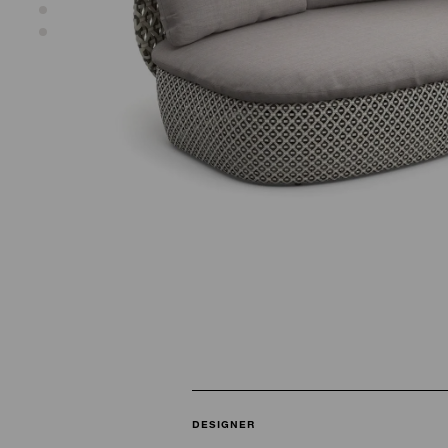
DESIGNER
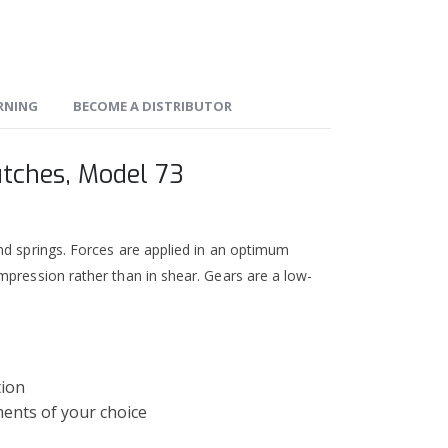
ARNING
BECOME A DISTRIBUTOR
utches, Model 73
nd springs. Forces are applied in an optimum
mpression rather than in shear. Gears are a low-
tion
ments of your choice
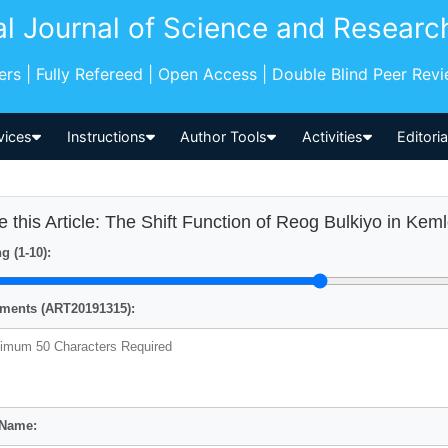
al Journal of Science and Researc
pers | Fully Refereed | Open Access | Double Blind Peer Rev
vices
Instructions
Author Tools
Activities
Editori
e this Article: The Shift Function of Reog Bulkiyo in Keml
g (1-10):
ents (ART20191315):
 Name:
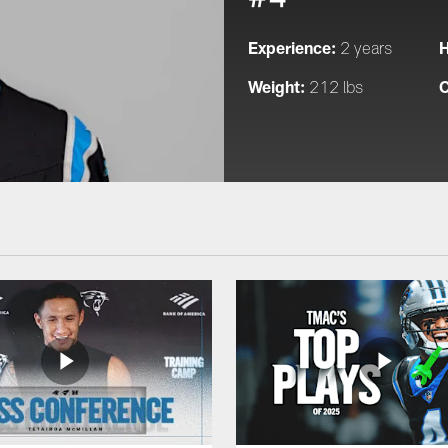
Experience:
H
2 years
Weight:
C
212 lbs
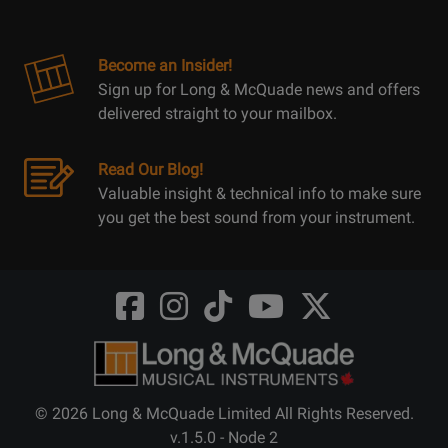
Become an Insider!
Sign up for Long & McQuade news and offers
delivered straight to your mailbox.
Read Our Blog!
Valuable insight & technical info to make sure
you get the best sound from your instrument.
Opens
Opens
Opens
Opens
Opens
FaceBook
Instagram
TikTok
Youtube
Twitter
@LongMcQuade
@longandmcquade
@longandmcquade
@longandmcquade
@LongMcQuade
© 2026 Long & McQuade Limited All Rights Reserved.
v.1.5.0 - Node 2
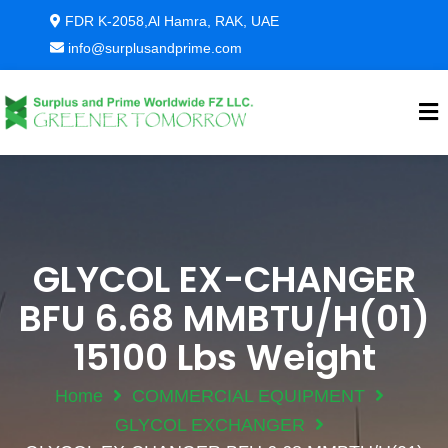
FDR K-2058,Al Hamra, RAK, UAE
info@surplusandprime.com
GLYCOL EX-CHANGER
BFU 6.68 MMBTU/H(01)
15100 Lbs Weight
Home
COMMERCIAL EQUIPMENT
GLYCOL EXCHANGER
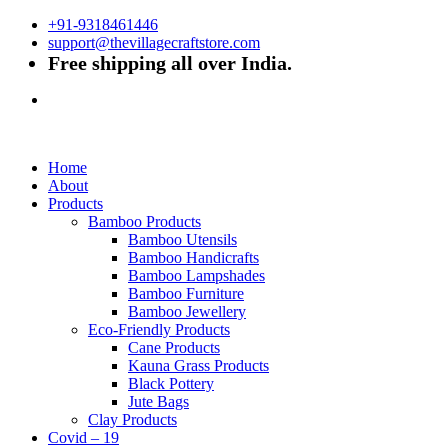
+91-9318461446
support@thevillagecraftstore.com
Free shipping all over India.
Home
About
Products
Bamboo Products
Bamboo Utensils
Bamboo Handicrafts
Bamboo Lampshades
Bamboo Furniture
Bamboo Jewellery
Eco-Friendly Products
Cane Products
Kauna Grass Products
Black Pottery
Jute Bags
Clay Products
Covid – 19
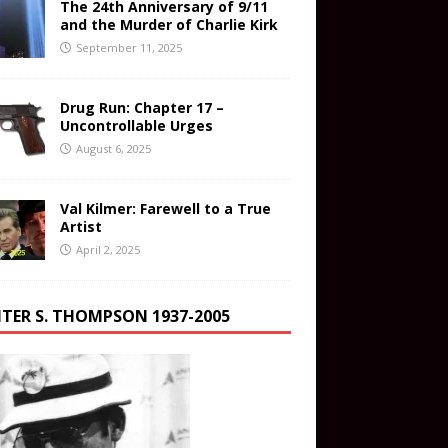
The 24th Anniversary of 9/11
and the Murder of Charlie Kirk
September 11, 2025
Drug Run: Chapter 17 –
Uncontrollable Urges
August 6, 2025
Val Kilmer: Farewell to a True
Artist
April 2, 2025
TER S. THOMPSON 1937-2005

.....

**Activity**
Reproduce each line of the records exactly and exclude any images.

**Expected answer**
DESIGNER
ARNING
BECOME A DISTRIBUTOR
utches, Model 73
nd springs. Forces are applied in an optimum
mpression rather than in shear. Gears are a low-
tion
ments of your choice
al Journal of Science and Researc
pers | Fully Refereed | Open Access | Double Blind Peer Rev
vices
Instructions
Author Tools
Activities
Editori
e this Article: The Shift Function of Reog Bulkiyo in Keml
g (1-10):
ents (ART20191315):
 Name:
Experience:
H
2 years
Weight:
C
212 lbs
Become an Insider!
Sign up for Long & McQuade news and offers
delivered straight to your mailbox.
Read Our Blog!
Valuable insight & technical info to make sure
you get the best sound from your instrument.
Opens
Opens
Opens
Opens
Opens
FaceBook
Instagram
TikTok
Youtube
Twitter
@LongMcQuade
@longandmcquade
@longandmcquade
@longandmcquade
@LongMcQuade
© 2026 Long & McQuade Limited All Rights Reserved.
v.1.5.0 - Node 2
FDR K-2058,Al Hamra, RAK, UAE
info@surplusandprime.com
GLYCOL EX-CHANGER
BFU 6.68 MMBTU/H(01)
15100 Lbs Weight
Home
COMMERCIAL EQUIPMENT
GLYCOL EXCHANGER
+91-9318461446
support@thevillagecraftstore.com
Free shipping all over India.
Home
About
Products
Bamboo Products
Bamboo Utensils
Bamboo Handicrafts
Bamboo Lampshades
Bamboo Furniture
Bamboo Jewellery
Eco-Friendly Products
Cane Products
Kauna Grass Products
Black Pottery
Jute Bags
Clay Products
Covid – 19
The 24th Anniversary of 9/11
and the Murder of Charlie Kirk
September 11, 2025
Drug Run: Chapter 17 –
Uncontrollable Urges
August 6, 2025
Val Kilmer: Farewell to a True
Artist
April 2, 2025
TER S. THOMPSON 1937-2005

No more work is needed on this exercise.